Because the operation of each of these things differs significantly between sizes of unit, let’s take them one at a time, starting with paragraphs.
*
First, sustained attention. It’s not uncommon or all that problematic for a reader to pause briefly in the middle of reading a scene or a chapter (because they need a drink or whatever), but I suspect people rarely do this in the middle of a paragraph unless they’re interrupted or really, really bored. That’s why, of the three units we’re discussing, I say the intensity of attention is probably highest at the paragraph level.
Which means that a paragraph that goes on for too long can be exhausting. I wouldn’t be surprised if this is partly due to the increasing pace of life and the many distractions around us, which have badly fragmented our ability to concentrate; I’ve read period works where a paragraph can go on for more than a page, and man, I find myself having to come up for air mid-swim. Conversely, a story whose paragraphs are all really short feels like I’m reading Twitter, everything chopped into bites small enough for the attention span of a hyperactive puppy.
And that has detrimental effects for the “grouping” aspect of the unit, which is again most vital at the paragraph level. If a paragraph signals that everything in it is connected somehow, then if all the paragraphs are short, nothing is connected very strongly. It’s just a bunch of beads on a string, and none of them are very large. You know how people say Twitter is a terrible place for conveying deep thoughts, because the format limits your ability to be nuanced and complex? The same is true here.
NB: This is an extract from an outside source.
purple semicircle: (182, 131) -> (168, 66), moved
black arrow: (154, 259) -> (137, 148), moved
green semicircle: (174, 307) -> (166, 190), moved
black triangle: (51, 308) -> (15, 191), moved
I also find that one of the most glaring flaws of amateur writing is the lack of awareness regarding paragraph unity. Consider a scene which shows a woman coming home, and compare the following three versions:
*
Monica came in and shut the door behind her. The living room windows were open, their curtains fluttering in the breeze. She dropped her keys in the dish. From the kitchen there was a tempting smell of gumbo. Easing out of her shoes, she sighed and dug her toes into the rug. On the couch, her cat woke up and began to wash himself. Then she hung up her coat in the closet and said, “I’m home!”
*
Monica came in and shut the door behind her. She dropped her keys in the dish. Easing out of her shoes, she sighed and dug her toes into the rug. Then she hung up her coat in the closet and said, “I’m home!” On the couch, her cat woke up and began to wash himself. The living room windows were open, their curtains fluttering in the breeze. From the kitchen there came a tempting smell of gumbo.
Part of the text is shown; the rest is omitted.